SA’s problems are bigger than Domingo

TMG Digital


RUSSELL Domingo remains SA’s coach, for now. That’s the short answer to the hail of harsh questions aimed at him in the wake of his team’s poor performance in the triseries in the Caribbean.

SA won only two of their five completed matches and failed to reach the final in Barbados on Sunday, when Australia beat West Indies by 58 runs.

The clue that Domingo would not be fired was the absence from a press conference at OR Tambo International on Wednesday of Cricket SA (CSA) chief executive Haroon Lorgat, who is with his fellow suits at the International Cricket Council annual conference in Edinburgh.

But would Domingo resign?

“I’ve got to sit down with my management team and the board members and the CEO and the guys who make those decisions and plan the way forward,” Domingo told reporters.

“I’ve got 10 months left on my contract and the last six months haven’t gone according to plan. I am not a guy who wants to give up or quit so I need to discuss what their thoughts are. I’ve got a few days at home now to just mull over things and see where things are going.

“I feel that the management team we’ve got in place have ticked a lot of boxes and provided the players with as much support as we can.

“We’re still very motivated as a management team to do well. We feel we can take the team forward. That decision doesn’t always lie with us but that’s the way it is.”
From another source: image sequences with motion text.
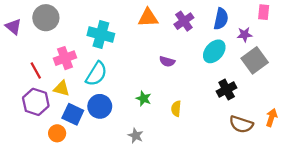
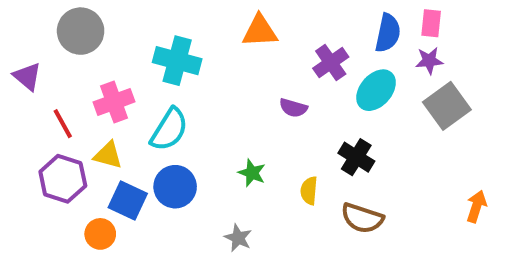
pink rectangle: (264, 12) -> (431, 23), moved
purple cross: (184, 21) -> (331, 63), moved
purple triangle: (13, 27) -> (27, 76), moved
black cross: (227, 90) -> (356, 157), moved, turned -30
brown semicircle: (241, 124) -> (362, 218), moved

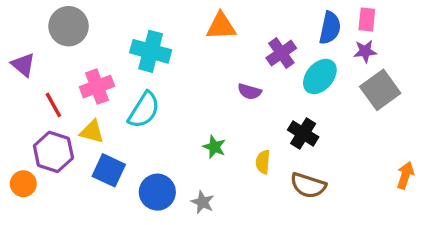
blue circle: (175, 187) -> (157, 192), moved
orange circle: (100, 234) -> (23, 184), moved

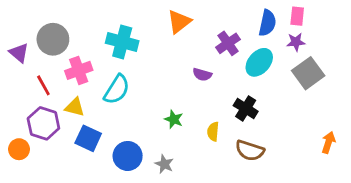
gray circle: (69, 26) -> (53, 39), moved
orange triangle: (221, 26) -> (179, 22), turned -35

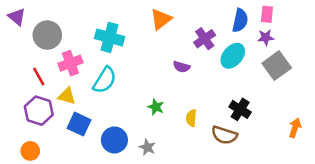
purple triangle: (19, 53) -> (17, 17), moved
black cross: (246, 108) -> (240, 109), moved
orange circle: (19, 149) -> (30, 151), moved

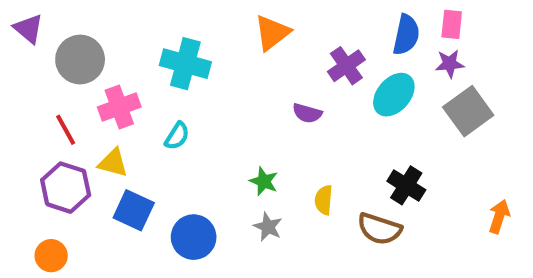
cyan semicircle: (105, 80) -> (177, 136), size x0.6
gray star: (147, 147) -> (268, 227), moved

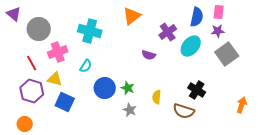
blue circle: (194, 237) -> (105, 88), moved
Coaches don’t win or lose matches. Players do. Did Domingo feel let down?

“I’m not a coach who is going to sit here and blame the players for lack of performance,” he said. “Coaches have to front up and take the brunt of it when performances are not there.
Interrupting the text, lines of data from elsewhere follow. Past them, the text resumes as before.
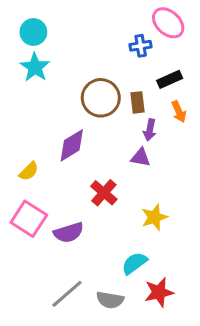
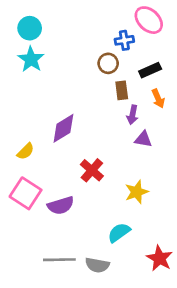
brown circle: (101, 98) -> (108, 63), moved, size x0.6
purple triangle: (141, 158) -> (143, 139), moved
red star: (159, 292) -> (160, 258), moved, turned -30
gray line: (67, 294) -> (59, 260), turned 40

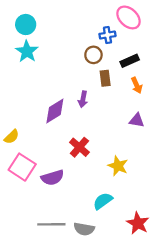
purple arrow: (132, 115) -> (83, 99), moved
purple triangle: (143, 139) -> (137, 120), moved
yellow semicircle: (26, 151) -> (12, 137), moved
yellow star: (137, 192) -> (118, 166), turned -30

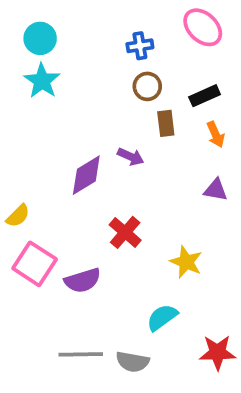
blue cross: (107, 35) -> (140, 46), moved
purple arrow: (83, 99) -> (131, 157), turned -77
red star: (138, 223) -> (218, 353), turned -30

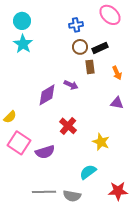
black rectangle: (205, 96) -> (100, 48), moved

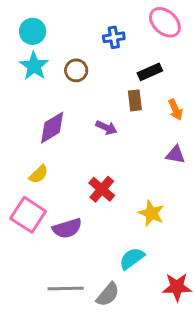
brown circle: (80, 47) -> (76, 70), moved
purple diamond: (47, 95) -> (52, 128), moved
yellow semicircle: (10, 117) -> (39, 174), moved
gray semicircle: (72, 196) -> (108, 294), turned -60

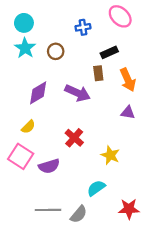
orange arrow: (175, 110) -> (128, 80), size x1.5
purple arrow: (106, 128) -> (78, 93), size x1.6

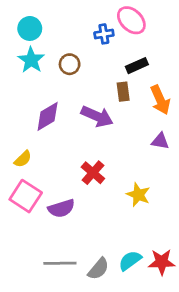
pink ellipse: (120, 16) -> (131, 20), moved
yellow semicircle: (28, 127) -> (23, 159), moved
cyan semicircle: (96, 188) -> (130, 261), moved

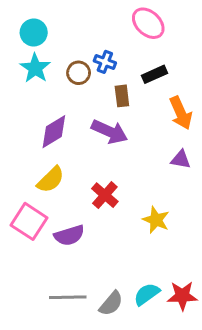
blue cross: (104, 34) -> (105, 62), moved, turned 30
brown rectangle: (123, 92) -> (122, 96), moved
yellow semicircle: (23, 159) -> (51, 180), moved, size x1.4

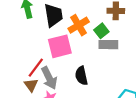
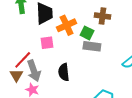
green square: (101, 31) -> (87, 33), turned -32
pink square: (60, 46) -> (47, 43), size x0.6

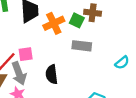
green square: (87, 33) -> (77, 20), moved
pink square: (47, 43) -> (26, 54), moved

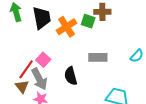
gray rectangle: (82, 46) -> (98, 57), moved
pink square: (26, 54) -> (43, 60), turned -32

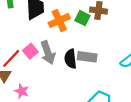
black semicircle: (71, 76) -> (70, 59), moved
gray arrow: (39, 79) -> (48, 53), moved

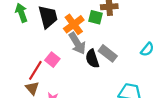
gray arrow: (48, 53) -> (77, 43), moved
gray rectangle: (87, 57) -> (108, 53), turned 42

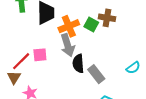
gray rectangle: (108, 53) -> (96, 74), moved
pink square: (52, 60) -> (40, 55), turned 32

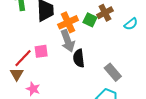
brown cross: (107, 18) -> (105, 13), turned -35
cyan semicircle: (133, 68) -> (131, 24), moved
gray rectangle: (96, 74) -> (113, 72), moved

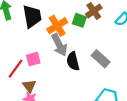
gray rectangle: (113, 72) -> (101, 59), moved
brown triangle: (17, 74) -> (29, 86), moved

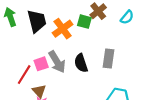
gray arrow: (59, 45) -> (57, 62), moved
gray rectangle: (101, 59) -> (108, 59), turned 60

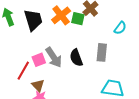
cyan semicircle: (127, 17) -> (120, 28), moved
orange cross: (63, 29) -> (61, 15), moved

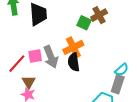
orange cross: (61, 15) -> (73, 47), moved
cyan semicircle: (120, 28) -> (122, 70), moved
gray rectangle: (102, 52) -> (118, 84), moved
“I don’t feel let down by players; I feel let down by performances. The results haven’t been as good as what we’ve wanted. I feel the players gave it as much as they possibly could.”

So what went wrong? In a word, scheduling.

“You think about our seriously long tour to India (which started in September), our long tour against England and then straight into T20 World Cup (in India),” Domingo said.

“Some players stayed behind and played the Indian Premier League (IPL) and flew straight to Caribbean. Some players arrived two days before our first game in Guyana. Now they’re staying for another four weeks in the Caribbean (to play in the Caribbean Premier League), then home for two weeks, then a series against New Zealand, then go and play a mini-IPL, then straight into a tour against Australia.

“Those are challenges that the coaching staff and the players are sitting with at the moment and when you are playing that amount of cricket for that period of time, it’s difficult to maintain the standards consistently.

“The desire and the hunger levels when you are playing day in and day out will wane at some stage. There’s no doubt about that. You can’t give 100% to 10 different teams for 10 months. Something’s got to give.”

If cricket isn’t careful, that something could be playing for national teams.

“The big challenge for me is making sure that international cricket is still the main priority for our players,” Domingo said. “There are lot of tournaments, a lot of money to be made, a lot of opportunities for players to get out there and market themselves.

“We need to make sure that we focus really hard on our No. 1 priority and that is representing our country. Sometimes, if you have done it for a long time, you can take it for granted maybe.

“There is a lot happening outside international cricket. Making sure guys are fresh and hungry to perform for their country is of utmost importance for me.” 

Clearly, the problem is much bigger than any individual, Domingo included.